── Exercise inputs

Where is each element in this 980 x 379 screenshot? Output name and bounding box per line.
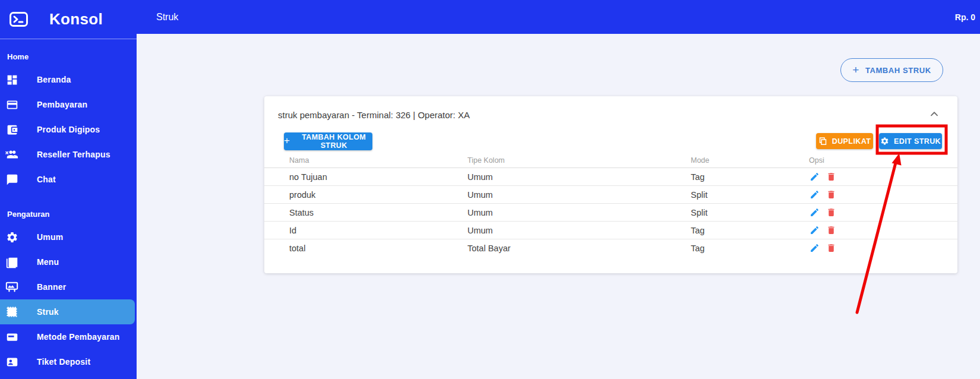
sidebar-item-label: Beranda <box>37 75 71 84</box>
table-row: produk Umum Split <box>264 186 957 204</box>
delete-row-button[interactable] <box>826 225 836 236</box>
duplicate-button[interactable]: DUPLIKAT <box>816 133 873 149</box>
trash-icon <box>826 207 836 217</box>
column-header-opsi: Opsi <box>809 156 957 165</box>
credit-card-icon <box>5 97 19 112</box>
sidebar-item-label: Pembayaran <box>37 100 87 109</box>
chevron-up-icon <box>928 108 941 121</box>
cell-tipe: Umum <box>467 226 691 235</box>
sidebar-item-label: Struk <box>37 307 59 317</box>
sidebar-item-struk[interactable]: Struk <box>0 299 135 324</box>
section-label-home: Home <box>0 52 137 61</box>
sidebar-item-label: Reseller Terhapus <box>37 150 110 159</box>
sidebar-item-reseller-terhapus[interactable]: Reseller Terhapus <box>0 142 135 167</box>
add-column-button[interactable]: + TAMBAH KOLOM STRUK <box>284 132 372 150</box>
delete-row-button[interactable] <box>826 172 836 182</box>
sidebar-item-chat[interactable]: Chat <box>0 167 135 192</box>
edit-struk-button[interactable]: EDIT STRUK <box>879 133 942 149</box>
terminal-logo-icon <box>10 12 28 27</box>
cell-tipe: Umum <box>467 208 691 217</box>
sidebar-item-label: Tiket Deposit <box>37 357 90 367</box>
delete-row-button[interactable] <box>826 190 836 200</box>
pencil-icon <box>810 225 820 235</box>
plus-icon: + <box>284 135 290 147</box>
cell-mode: Tag <box>691 172 809 182</box>
sidebar-item-menu[interactable]: Menu <box>0 249 135 274</box>
gear-icon <box>880 137 889 146</box>
brand-title: Konsol <box>49 10 103 29</box>
struk-card: struk pembayaran - Terminal: 326 | Opera… <box>264 96 957 273</box>
payment-card-icon <box>5 330 19 344</box>
add-column-label: TAMBAH KOLOM STRUK <box>295 133 372 150</box>
cell-nama: Id <box>289 226 467 235</box>
table-row: Status Umum Split <box>264 204 957 222</box>
cell-opsi <box>809 207 957 218</box>
cell-nama: produk <box>289 190 467 200</box>
edit-row-button[interactable] <box>809 225 820 236</box>
receipt-icon <box>5 305 19 319</box>
add-struk-button[interactable]: + TAMBAH STRUK <box>840 58 943 82</box>
cell-nama: no Tujuan <box>289 172 467 182</box>
page-title: Struk <box>156 12 178 23</box>
collections-icon <box>5 255 19 269</box>
contact-badge-icon <box>5 355 19 369</box>
chat-icon <box>5 172 19 187</box>
wallet-icon <box>5 122 19 137</box>
sidebar-item-label: Metode Pembayaran <box>37 332 120 342</box>
sidebar-item-umum[interactable]: Umum <box>0 225 135 249</box>
sidebar-item-tiket-deposit[interactable]: Tiket Deposit <box>0 349 135 374</box>
pencil-icon <box>810 243 820 253</box>
dashboard-icon <box>5 72 19 87</box>
cell-nama: total <box>289 244 467 253</box>
table-row: Id Umum Tag <box>264 222 957 239</box>
main-content: + TAMBAH STRUK struk pembayaran - Termin… <box>137 34 980 379</box>
balance-display: Rp. 0 <box>955 12 975 22</box>
delete-row-button[interactable] <box>826 207 836 218</box>
card-title: struk pembayaran - Terminal: 326 | Opera… <box>278 110 470 120</box>
trash-icon <box>826 225 836 235</box>
add-struk-label: TAMBAH STRUK <box>865 66 931 75</box>
collapse-button[interactable] <box>927 107 942 122</box>
sidebar-item-label: Chat <box>37 175 56 184</box>
cell-tipe: Total Bayar <box>467 244 691 253</box>
topbar: Struk Rp. 0 <box>137 0 980 34</box>
sidebar-item-label: Menu <box>37 257 59 267</box>
cell-mode: Split <box>691 190 809 200</box>
sidebar-item-metode-pembayaran[interactable]: Metode Pembayaran <box>0 324 135 349</box>
table-header-row: Nama Tipe Kolom Mode Opsi <box>264 153 957 168</box>
cell-nama: Status <box>289 208 467 217</box>
trash-icon <box>826 243 836 253</box>
sidebar: Konsol Home Beranda Pembayaran Produk Di… <box>0 0 137 379</box>
sidebar-item-pembayaran[interactable]: Pembayaran <box>0 92 135 117</box>
sidebar-item-label: Umum <box>37 232 63 242</box>
sidebar-item-beranda[interactable]: Beranda <box>0 67 135 92</box>
cell-mode: Tag <box>691 244 809 253</box>
edit-row-button[interactable] <box>809 243 820 254</box>
edit-row-button[interactable] <box>809 207 820 218</box>
delete-row-button[interactable] <box>826 243 836 254</box>
edit-row-button[interactable] <box>809 190 820 200</box>
copy-icon <box>818 137 827 146</box>
group-remove-icon <box>5 147 19 162</box>
banner-icon <box>5 280 19 294</box>
cell-mode: Split <box>691 208 809 217</box>
column-header-mode: Mode <box>691 156 809 165</box>
cell-opsi <box>809 225 957 236</box>
cell-opsi <box>809 190 957 200</box>
trash-icon <box>826 190 836 200</box>
sidebar-item-produk-digipos[interactable]: Produk Digipos <box>0 117 135 142</box>
pencil-icon <box>810 172 820 182</box>
cell-tipe: Umum <box>467 172 691 182</box>
sidebar-item-label: Produk Digipos <box>37 125 100 134</box>
column-header-nama: Nama <box>289 156 467 165</box>
cell-opsi <box>809 243 957 254</box>
trash-icon <box>826 172 836 182</box>
cell-tipe: Umum <box>467 190 691 200</box>
duplicate-label: DUPLIKAT <box>832 137 871 146</box>
gear-icon <box>5 230 19 244</box>
table-row: total Total Bayar Tag <box>264 239 957 257</box>
edit-struk-label: EDIT STRUK <box>894 137 941 146</box>
sidebar-item-banner[interactable]: Banner <box>0 274 135 299</box>
edit-row-button[interactable] <box>809 172 820 182</box>
column-header-tipe-kolom: Tipe Kolom <box>467 156 691 165</box>
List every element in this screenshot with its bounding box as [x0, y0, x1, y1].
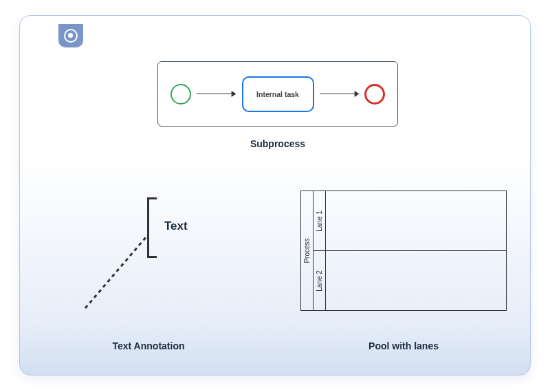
internal-task: Internal task	[242, 76, 314, 112]
text-annotation: Text	[82, 190, 219, 307]
svg-line-4	[85, 236, 147, 308]
lane-header: Lane 1	[314, 191, 326, 250]
annotation-caption: Text Annotation	[69, 340, 228, 351]
lane-label: Lane 1	[316, 210, 323, 232]
lane-body	[326, 191, 506, 250]
pool-caption: Pool with lanes	[300, 340, 507, 351]
start-event-icon	[170, 84, 191, 105]
lanes-container: Lane 1 Lane 2	[314, 191, 506, 310]
pool-header-label: Process	[303, 238, 311, 263]
svg-marker-3	[354, 91, 359, 97]
lane: Lane 2	[314, 251, 506, 310]
logo-icon	[64, 29, 78, 43]
task-label: Internal task	[256, 90, 299, 98]
sequence-flow-arrow	[320, 94, 360, 94]
annotation-text: Text	[164, 219, 188, 233]
lane: Lane 1	[314, 191, 506, 251]
lane-body	[326, 251, 506, 310]
sequence-flow-arrow	[197, 94, 236, 94]
association-line	[82, 229, 151, 312]
annotation-bracket-icon	[147, 197, 157, 258]
lane-header: Lane 2	[314, 251, 326, 310]
svg-marker-1	[232, 91, 236, 97]
pool-header: Process	[301, 191, 314, 310]
card-tab	[58, 24, 83, 47]
pool: Process Lane 1 Lane 2	[300, 190, 507, 311]
diagram-card: Internal task Subprocess Text Text Annot…	[19, 15, 531, 375]
subprocess-caption: Subprocess	[157, 138, 398, 149]
end-event-icon	[364, 84, 385, 105]
subprocess-container: Internal task	[157, 61, 398, 127]
lane-label: Lane 2	[316, 270, 323, 292]
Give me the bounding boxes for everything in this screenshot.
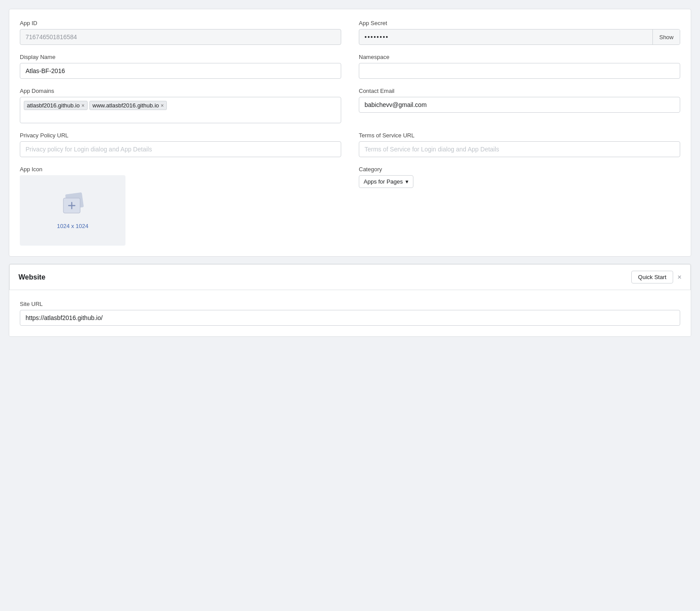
website-section-title: Website	[18, 273, 45, 281]
app-icon-upload[interactable]: 1024 x 1024	[20, 175, 125, 246]
privacy-policy-label: Privacy Policy URL	[20, 132, 341, 139]
image-placeholder-icon	[57, 192, 88, 218]
site-url-group: Site URL	[20, 301, 680, 326]
domain-tag-2-remove[interactable]: ×	[161, 103, 164, 108]
category-dropdown[interactable]: Apps for Pages ▾	[359, 175, 413, 188]
contact-email-input[interactable]	[359, 97, 680, 113]
app-settings-card: App ID App Secret •••••••• Show Display …	[9, 9, 691, 257]
domain-tag-2-text: www.atlasbf2016.github.io	[92, 102, 159, 109]
display-name-label: Display Name	[20, 54, 341, 60]
show-secret-button[interactable]: Show	[652, 29, 680, 44]
app-domains-wrapper[interactable]: atlasbf2016.github.io × www.atlasbf2016.…	[20, 97, 341, 123]
app-settings-grid: App ID App Secret •••••••• Show Display …	[20, 20, 680, 246]
app-domains-label: App Domains	[20, 88, 341, 94]
domain-tag-2: www.atlasbf2016.github.io ×	[89, 101, 167, 110]
quick-start-button[interactable]: Quick Start	[631, 271, 673, 283]
namespace-group: Namespace	[359, 54, 680, 79]
app-icon-label: App Icon	[20, 166, 341, 173]
contact-email-group: Contact Email	[359, 88, 680, 123]
category-selected: Apps for Pages	[364, 178, 403, 185]
namespace-label: Namespace	[359, 54, 680, 60]
app-icon-placeholder	[57, 192, 88, 218]
website-section-actions: Quick Start ×	[631, 271, 682, 283]
site-url-input[interactable]	[20, 310, 680, 326]
app-secret-group: App Secret •••••••• Show	[359, 20, 680, 45]
app-icon-group: App Icon 1024 x 1024	[20, 166, 341, 246]
namespace-input[interactable]	[359, 63, 680, 79]
privacy-policy-input[interactable]	[20, 141, 341, 157]
app-id-group: App ID	[20, 20, 341, 45]
website-section-header: Website Quick Start ×	[9, 264, 691, 290]
app-secret-dots: ••••••••	[359, 30, 652, 44]
display-name-group: Display Name	[20, 54, 341, 79]
category-label: Category	[359, 166, 680, 173]
website-section-close-button[interactable]: ×	[678, 274, 682, 281]
app-icon-dimensions: 1024 x 1024	[57, 223, 88, 229]
terms-of-service-group: Terms of Service URL	[359, 132, 680, 157]
app-id-input[interactable]	[20, 29, 341, 45]
contact-email-label: Contact Email	[359, 88, 680, 94]
domain-tag-1-remove[interactable]: ×	[81, 103, 85, 108]
terms-of-service-input[interactable]	[359, 141, 680, 157]
privacy-policy-group: Privacy Policy URL	[20, 132, 341, 157]
dropdown-arrow-icon: ▾	[405, 178, 409, 185]
app-secret-label: App Secret	[359, 20, 680, 26]
terms-of-service-label: Terms of Service URL	[359, 132, 680, 139]
display-name-input[interactable]	[20, 63, 341, 79]
website-body: Site URL	[9, 290, 691, 336]
domain-tag-1-text: atlasbf2016.github.io	[27, 102, 80, 109]
app-secret-wrapper: •••••••• Show	[359, 29, 680, 45]
app-domains-group: App Domains atlasbf2016.github.io × www.…	[20, 88, 341, 123]
website-section: Website Quick Start × Site URL	[9, 264, 691, 337]
domain-tag-1: atlasbf2016.github.io ×	[24, 101, 88, 110]
category-group: Category Apps for Pages ▾	[359, 166, 680, 246]
app-id-label: App ID	[20, 20, 341, 26]
site-url-label: Site URL	[20, 301, 680, 307]
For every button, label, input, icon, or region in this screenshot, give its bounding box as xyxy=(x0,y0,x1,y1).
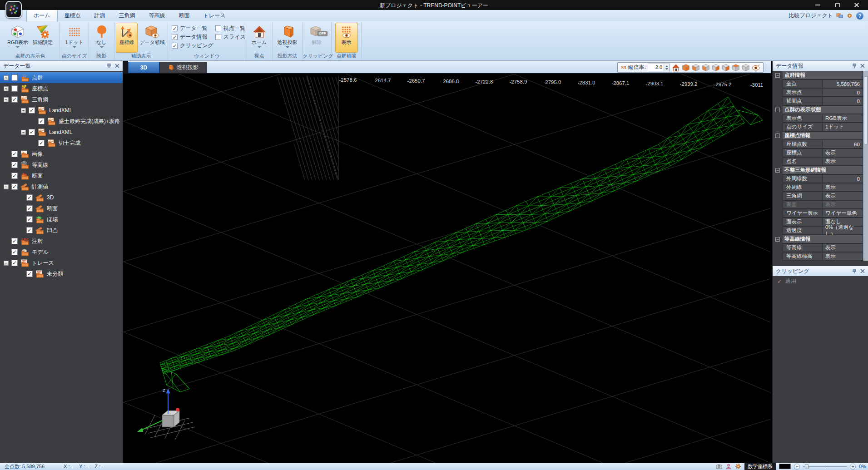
tree-checkbox[interactable]: ✓ xyxy=(38,140,45,146)
close-panel-icon[interactable] xyxy=(860,269,865,273)
view-iso-icon[interactable] xyxy=(682,64,690,72)
tree-item[interactable]: −✓トレース xyxy=(0,257,123,268)
snapshot-icon[interactable] xyxy=(716,463,722,470)
close-panel-icon[interactable] xyxy=(860,64,865,68)
coordinate-lines-button[interactable]: 座標線 xyxy=(116,23,138,53)
pin-icon[interactable] xyxy=(852,63,857,69)
tree-checkbox[interactable]: ✓ xyxy=(26,205,33,212)
tab-3d[interactable]: 3D xyxy=(128,62,159,73)
orbit-user-icon[interactable] xyxy=(725,463,732,470)
collapse-icon[interactable]: − xyxy=(775,168,780,173)
tree-checkbox[interactable]: ✓ xyxy=(38,118,45,124)
close-panel-icon[interactable] xyxy=(115,64,119,68)
tree-item[interactable]: ✓断面 xyxy=(0,170,123,181)
pin-icon[interactable] xyxy=(106,63,112,69)
tree-item[interactable]: ✓モデル xyxy=(0,247,123,257)
ribbon-tab-5[interactable]: 断面 xyxy=(172,10,197,21)
tree-item[interactable]: ✓未分類 xyxy=(0,268,123,279)
window-toggle[interactable]: スライス xyxy=(215,33,246,41)
scrollbar-thumb[interactable] xyxy=(864,76,868,144)
tree-item[interactable]: ✓ほ場 xyxy=(0,214,123,225)
tree-item[interactable]: +点群 xyxy=(0,72,123,83)
view-right-icon[interactable] xyxy=(712,64,720,72)
tree-checkbox[interactable]: ✓ xyxy=(11,96,18,103)
tree-checkbox[interactable]: ✓ xyxy=(11,249,18,255)
view-bottom-icon[interactable] xyxy=(742,64,750,72)
ribbon-tab-1[interactable]: 座標点 xyxy=(58,10,88,21)
tree-item[interactable]: +座標点 xyxy=(0,83,123,94)
detail-settings-button[interactable]: 詳細設定 xyxy=(30,23,55,53)
tree-item[interactable]: ✓等高線 xyxy=(0,159,123,170)
perspective-projection-button[interactable]: 透視投影 xyxy=(274,23,301,53)
tree-checkbox[interactable]: ✓ xyxy=(11,238,18,244)
tree-checkbox[interactable]: ✓ xyxy=(11,173,18,179)
minimize-button[interactable] xyxy=(811,0,824,10)
window-toggle[interactable]: ✓クリッピング xyxy=(172,41,213,50)
tree-checkbox[interactable]: ✓ xyxy=(26,194,33,201)
coordinate-system-button[interactable]: 数学座標系 xyxy=(744,463,776,470)
point-size-button[interactable]: 1ドット xyxy=(62,23,87,53)
expand-icon[interactable]: + xyxy=(4,75,9,80)
collapse-icon[interactable]: − xyxy=(775,108,780,112)
view-top-icon[interactable] xyxy=(732,64,740,72)
interpolation-display-button[interactable]: 表示 xyxy=(335,23,358,53)
window-toggle[interactable]: 視点一覧 xyxy=(215,24,246,33)
rgb-display-button[interactable]: RGB表示 xyxy=(5,23,30,53)
tree-checkbox[interactable]: ✓ xyxy=(26,271,33,277)
window-toggle[interactable]: ✓データ情報 xyxy=(172,33,213,41)
shading-none-button[interactable]: なし xyxy=(89,23,114,53)
tree-checkbox[interactable]: ✓ xyxy=(26,216,33,223)
clipping-apply-button[interactable]: ✓ 適用 xyxy=(773,276,868,286)
slider-thumb[interactable] xyxy=(805,464,808,469)
tree-checkbox[interactable]: ✓ xyxy=(11,183,18,190)
data-region-button[interactable]: データ領域 xyxy=(138,23,166,53)
canvas-3d[interactable]: Z-2578.6-2614.7-2650.7-2686.8-2722.8-275… xyxy=(123,74,771,463)
collapse-icon[interactable]: − xyxy=(4,97,9,102)
tree-checkbox[interactable] xyxy=(11,74,18,81)
ribbon-tab-6[interactable]: トレース xyxy=(197,10,233,21)
ribbon-tab-2[interactable]: 計測 xyxy=(88,10,112,21)
spinner-arrows-icon[interactable] xyxy=(664,64,670,71)
ribbon-tab-0[interactable]: ホーム xyxy=(26,10,58,21)
tree-item[interactable]: −✓三角網 xyxy=(0,94,123,105)
tree-item[interactable]: ✓断面 xyxy=(0,203,123,214)
view-front-icon[interactable] xyxy=(702,64,710,72)
collapse-icon[interactable]: − xyxy=(21,108,26,113)
collapse-icon[interactable]: − xyxy=(775,237,780,242)
tree-checkbox[interactable] xyxy=(11,85,18,92)
view-left-icon[interactable] xyxy=(692,64,700,72)
zoom-in-button[interactable]: + xyxy=(850,464,856,470)
collapse-icon[interactable]: − xyxy=(775,73,780,78)
collapse-icon[interactable]: − xyxy=(4,184,9,189)
maximize-button[interactable] xyxy=(831,0,844,10)
tree-item[interactable]: ✓盛土最終完成(成果)+坂路 xyxy=(0,116,123,127)
app-logo-icon[interactable] xyxy=(5,1,22,18)
tree-checkbox[interactable]: ✓ xyxy=(11,260,18,266)
tree-checkbox[interactable]: ✓ xyxy=(11,151,18,157)
collapse-icon[interactable]: − xyxy=(775,134,780,138)
view-home-icon[interactable] xyxy=(672,64,680,72)
pin-icon[interactable] xyxy=(852,268,857,274)
tree-checkbox[interactable]: ✓ xyxy=(11,162,18,168)
compare-swap-icon[interactable] xyxy=(836,12,843,19)
ribbon-tab-4[interactable]: 等高線 xyxy=(142,10,172,21)
close-button[interactable] xyxy=(850,0,863,10)
tree-item[interactable]: −✓LandXML xyxy=(0,105,123,116)
window-toggle[interactable]: ✓データ一覧 xyxy=(172,24,213,33)
visibility-icon[interactable] xyxy=(752,64,760,72)
view-back-icon[interactable] xyxy=(722,64,730,72)
help-button[interactable]: ? xyxy=(856,12,863,20)
vertical-scale-input[interactable]: 2.0 xyxy=(648,64,670,71)
tree-item[interactable]: −✓LandXML xyxy=(0,127,123,138)
settings-small-icon[interactable] xyxy=(735,463,741,470)
expand-icon[interactable]: + xyxy=(4,86,9,91)
info-scrollbar[interactable] xyxy=(863,71,868,261)
clipping-release-button[interactable]: OFF 解除 xyxy=(305,23,329,53)
tab-perspective[interactable]: 透視投影 xyxy=(159,62,207,73)
zoom-out-button[interactable]: − xyxy=(794,464,800,470)
tree-checkbox[interactable]: ✓ xyxy=(26,227,33,233)
background-color-swatch[interactable] xyxy=(779,464,791,469)
tree-item[interactable]: ✓3D xyxy=(0,192,123,203)
tree-item[interactable]: −✓計測値 xyxy=(0,181,123,192)
view-home-button[interactable]: ホーム xyxy=(247,23,272,53)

────

» **Work to complete**
Check each line above for the string "Umum" and copy those that have it.

» **Exercise result**
table-row: produk Umum Split <box>264 186 957 204</box>
cell-tipe: Umum <box>467 226 691 235</box>
cell-tipe: Umum <box>467 208 691 217</box>
table-row: Status Umum Split <box>264 204 957 222</box>
sidebar-item-umum[interactable]: Umum <box>0 225 135 249</box>
table-row: Id Umum Tag <box>264 222 957 239</box>
sidebar-item-label: Umum <box>37 232 63 242</box>
cell-tipe: Umum <box>467 172 691 182</box>
cell-tipe: Umum <box>467 190 691 200</box>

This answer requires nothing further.